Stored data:
Segment Open

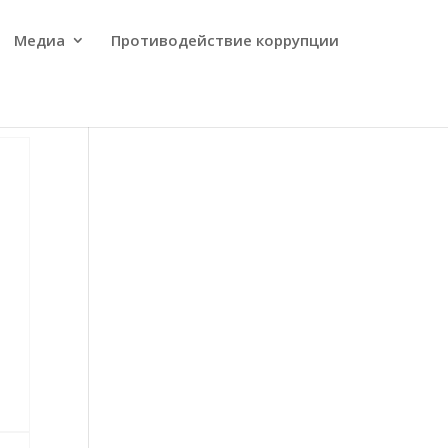
Медиа
Противодействие коррупции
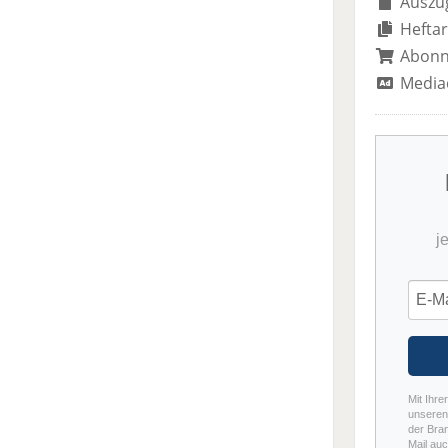
Auszug
Heftar
Abon
Media
j
Mit Ihre
unseren 
der Bra
Mail auc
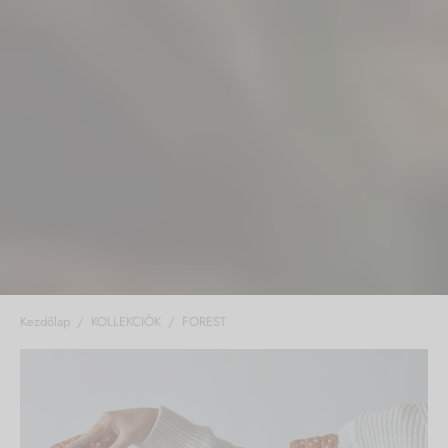
Kezdőlap
/
KOLLEKCIÓK
/
FOREST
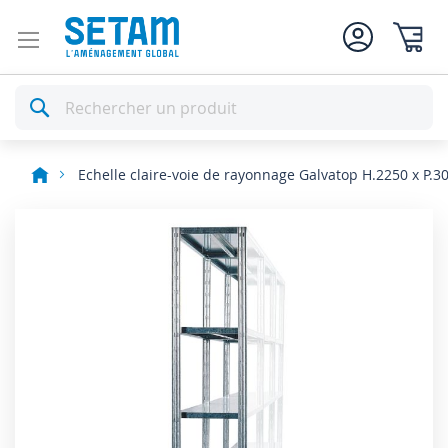
Mon pan
Rechercher
Echelle claire-voie de rayonnage Galvatop H.2250 x P.
Skip
to
the
end
of
the
images
gallery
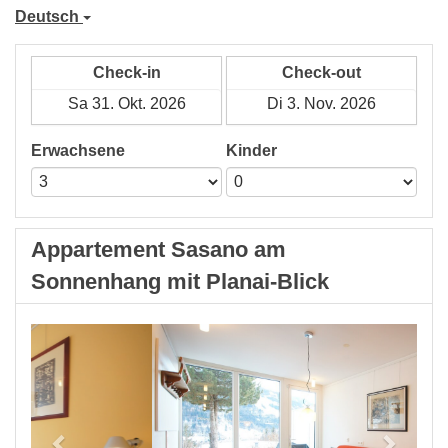
Deutsch
Check-in
Check-out
Erwachsene
Kinder
Appartement Sasano am
Sonnenhang mit Planai-Blick
Previous
Next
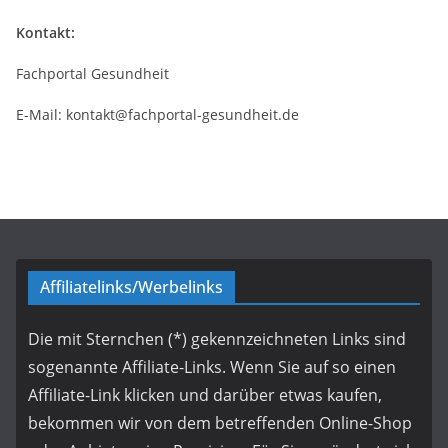
Kontakt:
Fachportal Gesundheit
E-Mail: kontakt@fachportal-gesundheit.de
Affiliatelinks/Werbelinks
Die mit Sternchen (*) gekennzeichneten Links sind
sogenannte Affiliate-Links. Wenn Sie auf so einen
Affiliate-Link klicken und darüber etwas kaufen,
bekommen wir von dem betreffenden Online-Shop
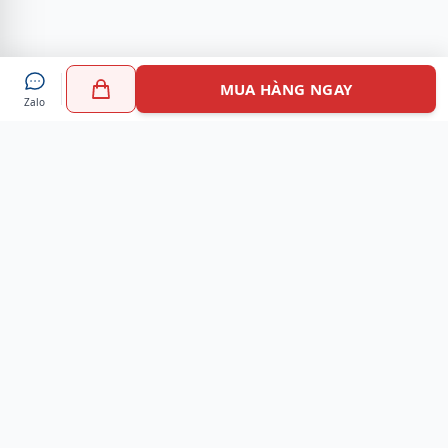
MUA HÀNG NGAY
Zalo
Myshoes là nền tảng mua sắm giày chính hãng hàng đầu
Việt Nam với hơn 100.000 khách hàng đã tin tưởng và lựa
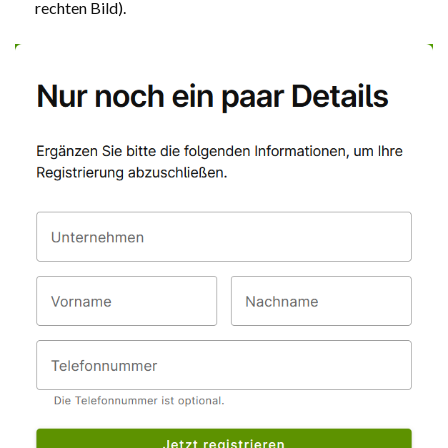
rechten Bild).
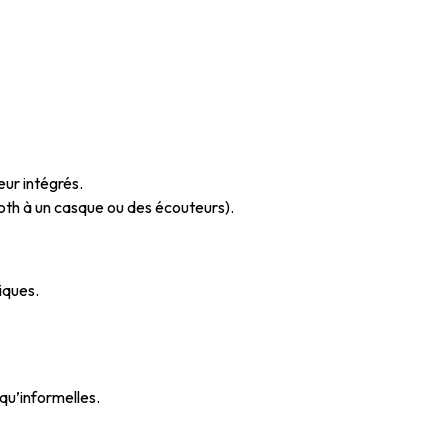
eur intégrés.
oth à un casque ou des écouteurs).
iques.
qu’informelles.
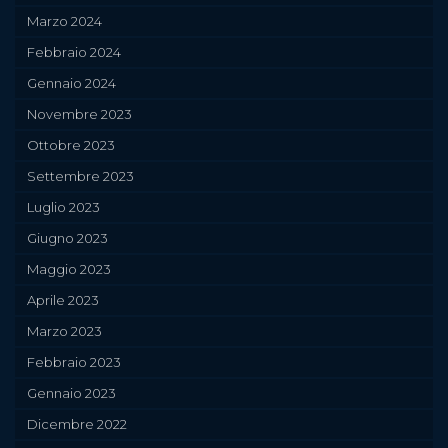
Marzo 2024
Febbraio 2024
Gennaio 2024
Novembre 2023
Ottobre 2023
Settembre 2023
Luglio 2023
Giugno 2023
Maggio 2023
Aprile 2023
Marzo 2023
Febbraio 2023
Gennaio 2023
Dicembre 2022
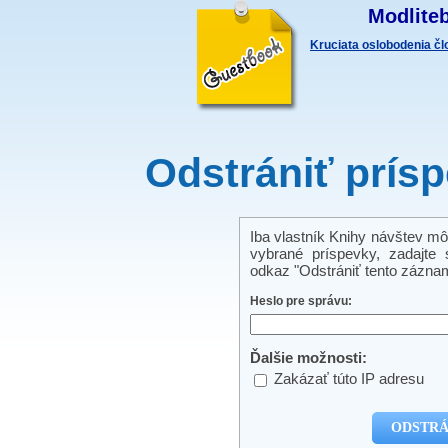
Modliteb
Kruciata oslobodenia č
Odstrániť prís
Iba vlastník Knihy návštev mô
vybrané príspevky, zadajte s
odkaz "Odstrániť tento záznam
Heslo pre správu:
Ďalšie možnosti:
Zakázať túto IP adresu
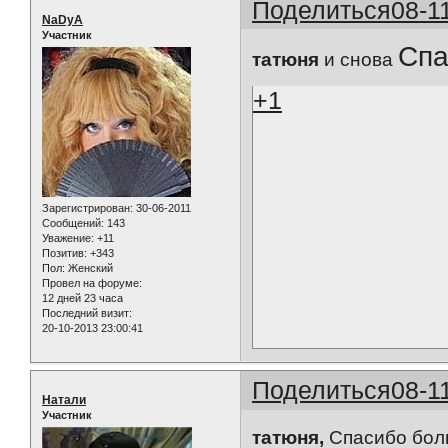
Поделиться
08-1
NaDyA
Участник
Спа
татюня
и снова
+1
Зарегистрирован
: 30-06-2011
Сообщений:
143
Уважение:
+11
Позитив:
+343
Пол:
Женский
Провел на форуме:
12 дней 23 часа
Последний визит:
20-10-2013 23:00:41
Поделиться
08-1
Натали
Участник
татюня,
Спасибо бол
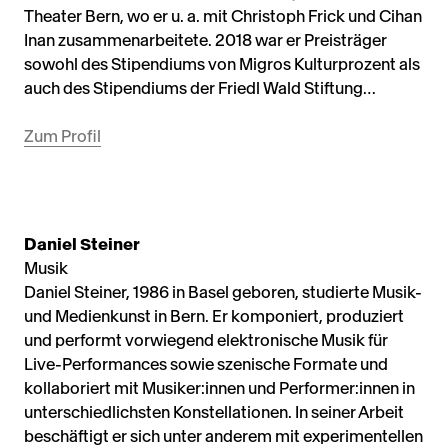
Theater Bern, wo er u. a. mit Christoph Frick und Cihan
Inan zusammenarbeitete. 2018 war er Preisträger
sowohl des Stipendiums von Migros Kulturprozent als
auch des Stipendiums der Friedl Wald Stiftung…
Zum Profil
Daniel Steiner
Musik
Daniel Steiner, 1986 in Basel geboren, studierte Musik-
und Medienkunst in Bern. Er komponiert, produziert
und performt vorwiegend elektronische Musik für
Live-Performances sowie szenische Formate und
kollaboriert mit Musiker:innen und Performer:innen in
unterschiedlichsten Konstellationen. In seiner Arbeit
beschäftigt er sich unter anderem mit experimentellen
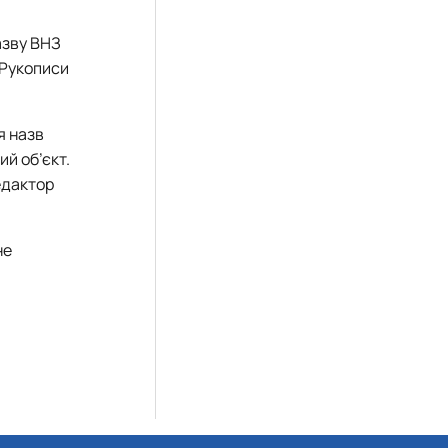
азву ВНЗ
 Рукописи
я назв
й об’єкт.
едактор
не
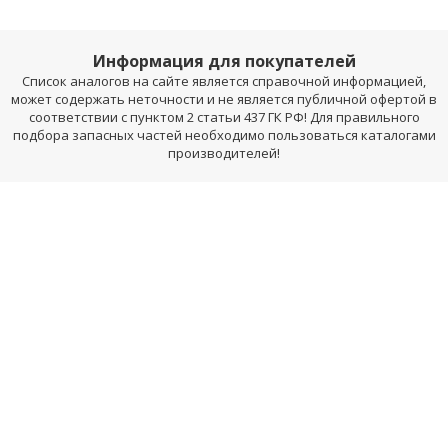
Информация для покупателей
Список аналогов на сайте является справочной информацией,
может содержать неточности и не является публичной офертой в
соответствии с пунктом 2 статьи 437 ГК РФ! Для правильного
подбора запасных частей необходимо пользоваться каталогами
производителей!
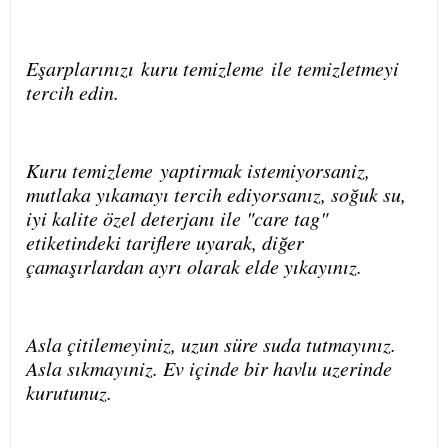
Eşarplarınızı
kuru temizleme
ile temizletmeyi
tercih edin.
Kuru temizleme
yaptirmak istemiyorsaniz,
mutlaka yıkamayı tercih ediyorsanız, soğuk su,
iyi kalite özel deterjanı ile "care tag"
etiketindeki tariflere uyarak, diğer
çamaşırlardan ayrı olarak elde yıkayınız.
Asla çitilemeyiniz, uzun süre suda tutmayınız.
Asla sıkmayıniz. Ev içinde bir havlu uzerinde
kurutunuz.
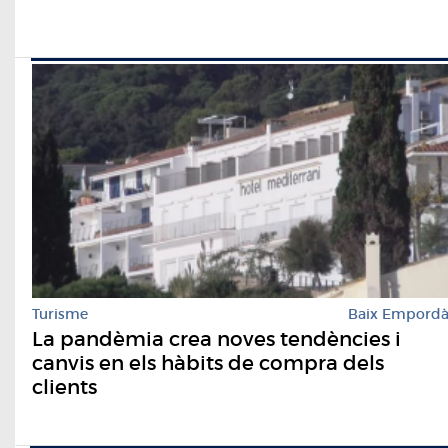
Turisme
Baix Empord
La pandèmia crea noves tendències i
canvis en els hàbits de compra dels
clients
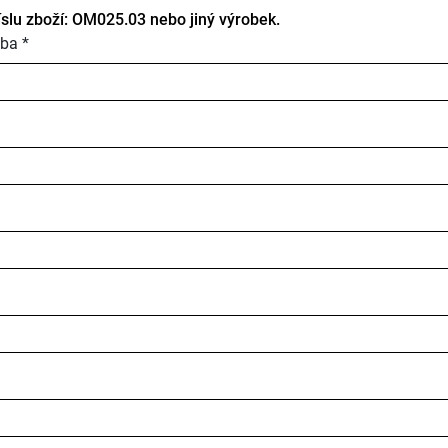
íslu zboží: OM025.03 nebo jiný výrobek.
ba *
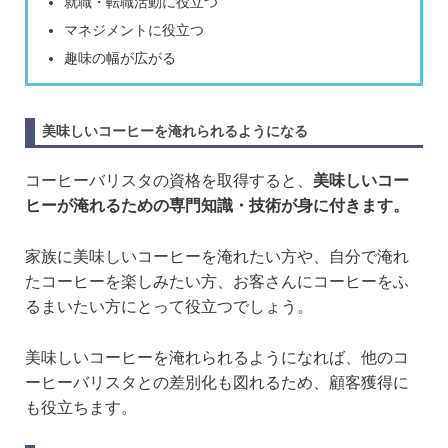
就職・転職活動に役立つ
マネジメントに役立つ
趣味の幅が広がる
美味しいコーヒーを淹れられるようになる
コーヒーバリスタの資格を取得すると、
美味しいコー
ヒーが淹れるための専門知識・技術が身に付きます。
家族に美味しいコーヒーを淹れたい方や、自分で淹れ
たコーヒーを楽しみたい方、お客さんにコーヒーをふ
るまいたい方にとって役立つでしょう。
美味しいコーヒーを淹れられるようになれば、他のコ
ーヒーバリスタとの差別化も図れるため、顧客獲得に
も役立ちます。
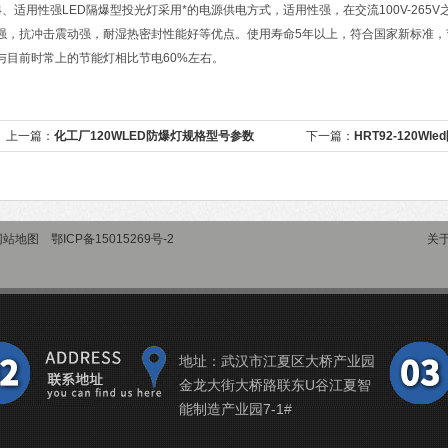
4、适用性强LED隔爆型投光灯采用*的电源供电方式，适用性强，在交流100V-26
强，抗冲击震动强，耐湿热密封性能好等优点。使用寿命5年以上，符合国家新标准，
与目前时常上的节能灯相比节电60%左右。
上一篇：
化工厂120WLED防爆灯规格型号参数
下一篇：
HRT92-120W
网站地图
鄂ICP备15015269号-2
关
地址：武汉市江夏区大桥产业园
金龙大街大桥路联东U谷江夏智
能制造产业园7-1#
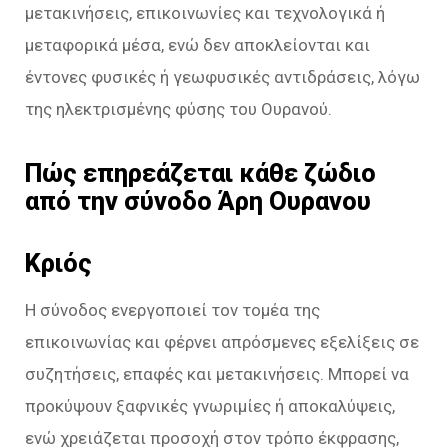
μετακινήσεις, επικοινωνίες και τεχνολογικά ή
μεταφορικά μέσα, ενώ δεν αποκλείονται και
έντονες φυσικές ή γεωφυσικές αντιδράσεις, λόγω
της ηλεκτρισμένης φύσης του Ουρανού.
Πώς επηρεάζεται κάθε ζώδιο
από την σύνοδο Άρη Ουρανου
Κριός
Η σύνοδος ενεργοποιεί τον τομέα της
επικοινωνίας και φέρνει απρόσμενες εξελίξεις σε
συζητήσεις, επαφές και μετακινήσεις. Μπορεί να
προκύψουν ξαφνικές γνωριμίες ή αποκαλύψεις,
ενώ χρειάζεται προσοχή στον τρόπο έκφρασης,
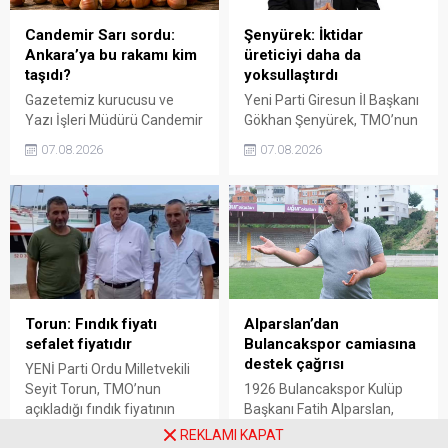
söyledi.
Candemir Sarı sordu:
Şenyürek: İktidar
Ankara’ya bu rakamı kim
üreticiyi daha da
taşıdı?
yoksullaştırdı
Gazetemiz kurucusu ve
Yeni Parti Giresun İl Başkanı
Yazı İşleri Müdürü Candemir
Gökhan Şenyürek, TMO’nun
Sarı, fındık fiyatı
Giresun kalite fındık için
07.08.2026
07.08.2026
tartışmalarını köşesine
açıkladığı 255 liralık fiyatı
taşıdı. Üretim maliyetinin
“sefalet fiyatı” olarak
300 liraya ulaştığı bir
nitelendirdi. Artışın yıllık
dönemde Ankara’ya 240
enflasyonun altında kaldığını
liralık fiyat teklifi
belirten Şenyürek, kararın
götürüldüğü iddiasını
üreticiyi değil tekelleri
gündeme getiren Sarı,
koruduğunu savundu.
Giresun milletvekillerini açık
ve net bir cevap vermeye
Torun: Fındık fiyatı
Alparslan’dan
çağırdı.
sefalet fiyatıdır
Bulancakspor camiasına
destek çağrısı
YENİ Parti Ordu Milletvekili
Seyit Torun, TMO’nun
1926 Bulancakspor Kulüp
açıkladığı fındık fiyatının
Başkanı Fatih Alparslan,
üreticinin maliyetlerini
transferden altyapıya,
REKLAMI KAPAT
07.08.2026
07.08.2026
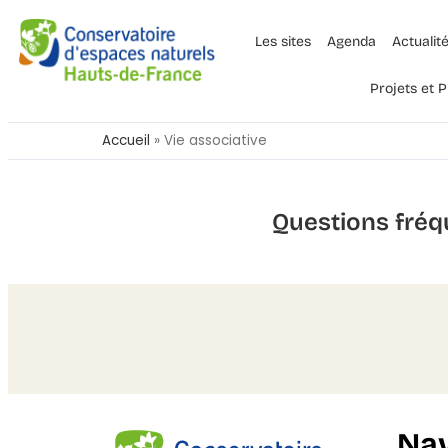
Les sites
Agenda
Actualit
Projets et
Accueil
»
Vie associative
Questions fréq
Nav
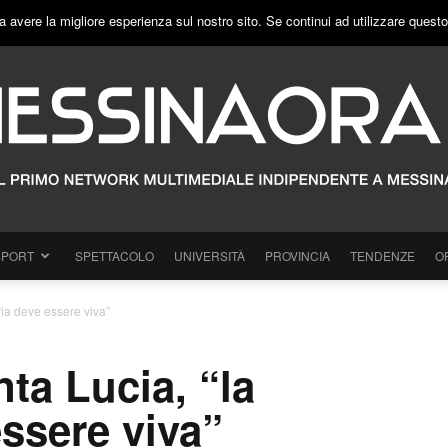
a avere la migliore esperienza sul nostro sito. Se continui ad utilizzare quest
SPORT
SPETTACOLO
UNIVERSITÀ
PROVINCIA
TENDENZE
O
ria deve essere viva”
nta Lucia, “la
ssere viva”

Segment Closed

- _WHAT YOU SHOULD DO_
Output exactly those lines of the data above that run from the line with "sogenannte Affiliate-Links. Wenn" up to and including the line with "Iba vlastník Knihy návštev mô". No pictures go in.

- _SOLUTION TO THE EXERCISE_
sogenannte Affiliate-Links. Wenn Sie auf so einen
Affiliate-Link klicken und darüber etwas kaufen,
bekommen wir von dem betreffenden Online-Shop
MUA HÀNG NGAY
Zalo
Myshoes là nền tảng mua sắm giày chính hãng hàng đầu
Việt Nam với hơn 100.000 khách hàng đã tin tưởng và lựa
rechten Bild).
eur intégrés.
oth à un casque ou des écouteurs).
iques.
qu’informelles.
Marzo 2024
Febbraio 2024
Gennaio 2024
Novembre 2023
Ottobre 2023
Settembre 2023
Luglio 2023
Giugno 2023
Maggio 2023
Aprile 2023
Marzo 2023
Febbraio 2023
Gennaio 2023
Dicembre 2022
Modliteb
Kruciata oslobodenia č
Odstrániť prís
Iba vlastník Knihy návštev mô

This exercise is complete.